- What the task requires -
Repeat only the lines below that run from the line with "Восточный павильон Михайловского за" to the line with "Творчество и хобби", ends included; skip every picture.

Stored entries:
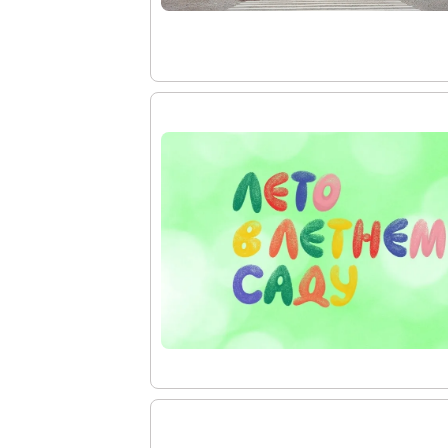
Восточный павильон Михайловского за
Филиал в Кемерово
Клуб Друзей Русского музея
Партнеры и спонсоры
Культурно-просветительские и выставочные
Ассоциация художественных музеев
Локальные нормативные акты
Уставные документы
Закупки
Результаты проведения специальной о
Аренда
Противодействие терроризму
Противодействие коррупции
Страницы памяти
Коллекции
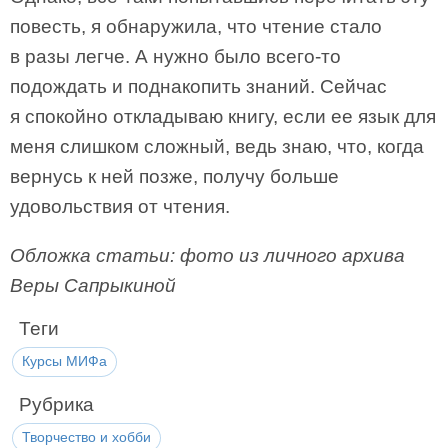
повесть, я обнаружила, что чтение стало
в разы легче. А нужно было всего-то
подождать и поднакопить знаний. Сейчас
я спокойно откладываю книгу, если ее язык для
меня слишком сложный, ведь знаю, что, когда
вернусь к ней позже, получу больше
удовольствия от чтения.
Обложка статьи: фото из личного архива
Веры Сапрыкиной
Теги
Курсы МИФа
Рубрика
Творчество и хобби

==

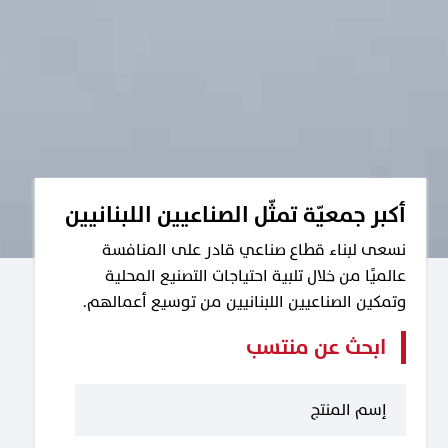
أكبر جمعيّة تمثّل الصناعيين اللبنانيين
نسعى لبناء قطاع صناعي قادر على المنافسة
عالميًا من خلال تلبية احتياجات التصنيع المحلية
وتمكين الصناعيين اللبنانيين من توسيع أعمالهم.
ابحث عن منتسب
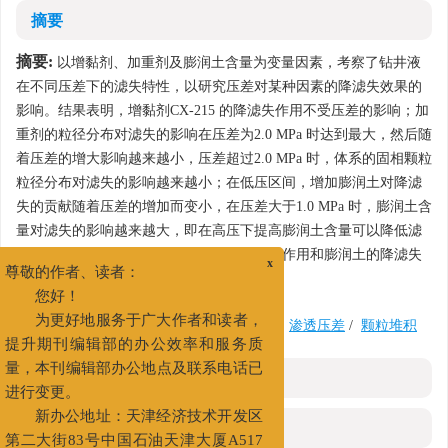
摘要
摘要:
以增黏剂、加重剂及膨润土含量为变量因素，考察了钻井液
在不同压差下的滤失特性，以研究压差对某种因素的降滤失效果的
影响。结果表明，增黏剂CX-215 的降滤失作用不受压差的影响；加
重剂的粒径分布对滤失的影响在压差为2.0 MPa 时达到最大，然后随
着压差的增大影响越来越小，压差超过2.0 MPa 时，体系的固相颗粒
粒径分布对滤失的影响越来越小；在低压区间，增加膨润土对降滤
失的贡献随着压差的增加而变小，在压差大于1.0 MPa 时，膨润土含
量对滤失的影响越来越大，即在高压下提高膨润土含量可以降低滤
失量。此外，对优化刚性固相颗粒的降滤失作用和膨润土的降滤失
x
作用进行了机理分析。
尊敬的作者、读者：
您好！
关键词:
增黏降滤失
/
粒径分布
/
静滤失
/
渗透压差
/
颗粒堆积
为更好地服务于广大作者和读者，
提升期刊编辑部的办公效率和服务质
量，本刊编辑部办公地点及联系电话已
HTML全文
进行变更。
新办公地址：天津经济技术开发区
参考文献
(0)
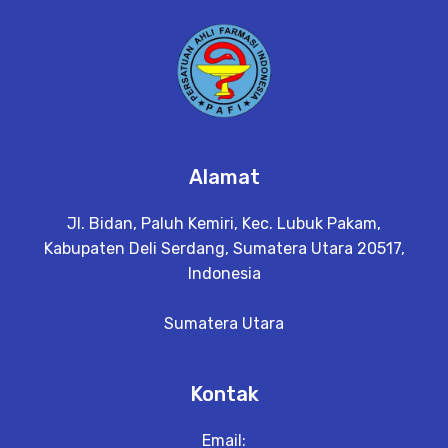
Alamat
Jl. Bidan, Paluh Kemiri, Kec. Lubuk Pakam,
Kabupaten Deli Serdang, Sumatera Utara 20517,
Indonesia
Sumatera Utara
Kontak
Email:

==

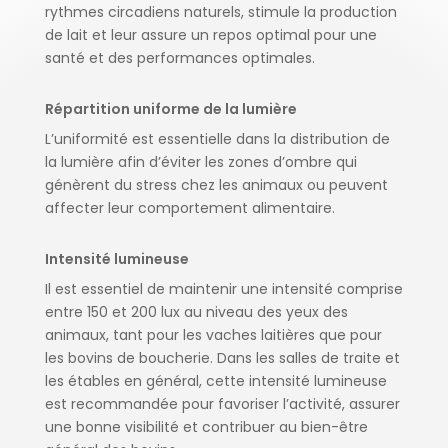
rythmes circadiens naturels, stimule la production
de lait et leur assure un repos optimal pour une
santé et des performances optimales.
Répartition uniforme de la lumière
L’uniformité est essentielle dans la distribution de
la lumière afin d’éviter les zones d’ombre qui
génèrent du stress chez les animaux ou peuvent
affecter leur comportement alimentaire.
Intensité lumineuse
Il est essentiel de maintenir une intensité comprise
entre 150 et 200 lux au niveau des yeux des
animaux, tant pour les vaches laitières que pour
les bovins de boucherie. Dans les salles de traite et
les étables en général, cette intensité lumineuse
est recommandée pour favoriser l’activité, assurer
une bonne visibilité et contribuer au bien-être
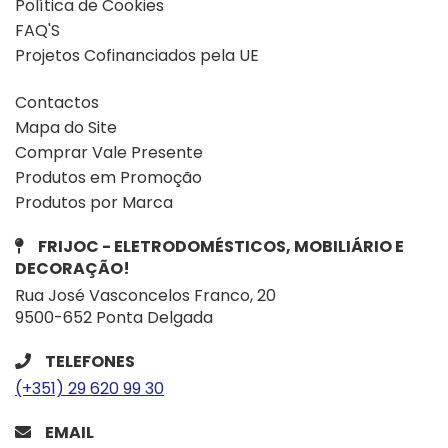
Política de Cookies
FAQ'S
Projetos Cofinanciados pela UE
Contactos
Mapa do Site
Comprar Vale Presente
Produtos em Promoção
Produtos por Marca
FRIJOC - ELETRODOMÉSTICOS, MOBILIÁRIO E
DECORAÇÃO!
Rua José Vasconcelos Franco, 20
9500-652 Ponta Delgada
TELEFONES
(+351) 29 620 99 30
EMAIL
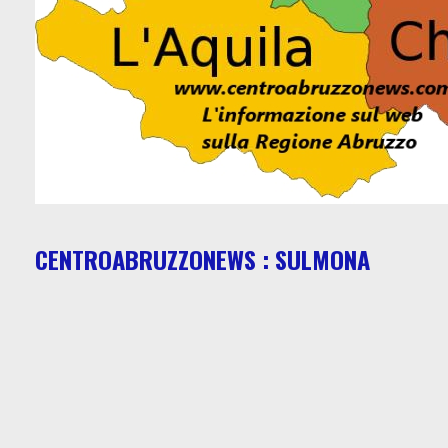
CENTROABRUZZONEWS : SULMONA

- Answer to this exercise -
Восточный павильон Михайловского за
Филиал в Кемерово
Клуб Друзей Русского музея
Партнеры и спонсоры
Культурно-просветительские и выставочные
Ассоциация художественных музеев
Локальные нормативные акты
Уставные документы
Закупки
Результаты проведения специальной о
Аренда
Противодействие терроризму
Противодействие коррупции
Страницы памяти
Коллекции
повесть, я обнаружила, что чтение стало
в разы легче. А нужно было всего-то
подождать и поднакопить знаний. Сейчас
я спокойно откладываю книгу, если ее язык для
меня слишком сложный, ведь знаю, что, когда
вернусь к ней позже, получу больше
удовольствия от чтения.
Обложка статьи: фото из личного архива
Веры Сапрыкиной
Теги
Курсы МИФа
Рубрика
Творчество и хобби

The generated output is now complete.